▶ [EXCERPTED RECORDS]

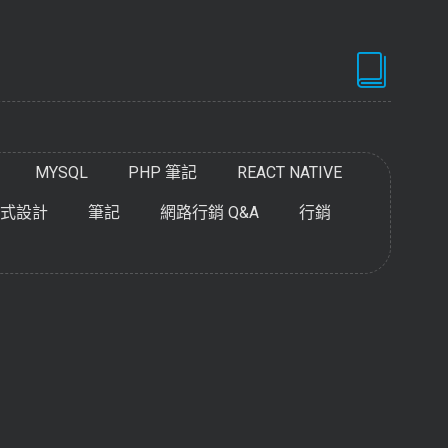
MYSQL
PHP 筆記
REACT NATIVE
式設計
筆記
網路行銷 Q&A
行銷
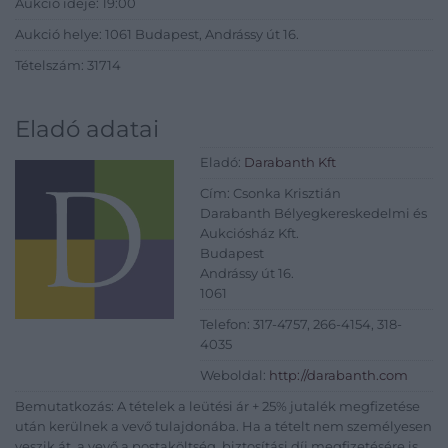
Aukció ideje: 19:00
Aukció helye: 1061 Budapest, Andrássy út 16.
Tételszám: 31714
Eladó adatai
Eladó:
Darabanth Kft
Cím: Csonka Krisztián
Darabanth Bélyegkereskedelmi és
Aukciósház Kft.
Budapest
Andrássy út 16.
1061
Telefon: 317-4757, 266-4154, 318-
4035
Weboldal:
http://darabanth.com
Bemutatkozás: A tételek a leütési ár + 25% jutalék megfizetése
után kerülnek a vevő tulajdonába. Ha a tételt nem személyesen
veszik át, a vevő a postaköltség, biztosítási díj megfizetésére is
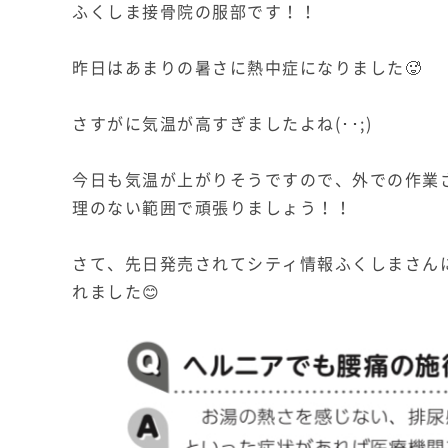
ふくしま接骨院の服部です！！
昨日はあまりの暑さに熱中症になりました🥵
さすがに気温が高すぎましたよね(･･;)
今日も気温が上がりそうですので、外での作業
理のない範囲で頑張りましょう！！
さて、先日発売されてシティ情報ふくしまさん
れました😊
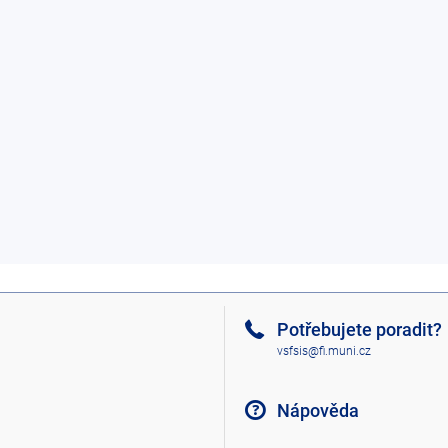
Potřebujete poradit?
vsfsis@fi.muni.cz
Nápověda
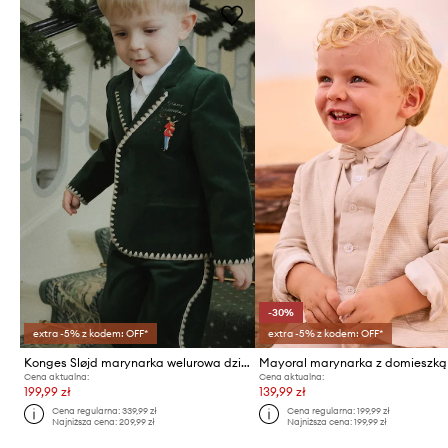
-30%
extra -5% z kodem: OFF*
extra -5% z kodem: OFF*
Konges Sløjd marynarka welurowa dziecięca ROCKY BLAZER
Cena aktualna:
Cena aktualna:
199,99 zł
139,99 zł
Cena regularna:
339,99 zł
Cena regularna:
199,99 zł
Najniższa cena:
209,99 zł
Najniższa cena:
199,99 zł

▶ [AIM OF THE TASK] Output each line of the listing above, word for word, from the one holding "ふくしま接骨院の服部です！！" through the last line, both included; omit the pictures.

▶ [TASK RESPONSE]
ふくしま接骨院の服部です！！
昨日はあまりの暑さに熱中症になりました🥵
さすがに気温が高すぎましたよね(･･;)
今日も気温が上がりそうですので、外での作業
理のない範囲で頑張りましょう！！
さて、先日発売されてシティ情報ふくしまさん
れました😊
Potřebujete poradit?
vsfsis@fi.muni.cz
Nápověda
-30%
extra -5% z kodem: OFF*
extra -5% z kodem: OFF*
Konges Sløjd marynarka welurowa dziecięca ROCKY BLAZER
Cena aktualna:
Cena aktualna:
199,99 zł
139,99 zł
Cena regularna:
339,99 zł
Cena regularna:
199,99 zł
Najniższa cena:
209,99 zł
Najniższa cena:
199,99 zł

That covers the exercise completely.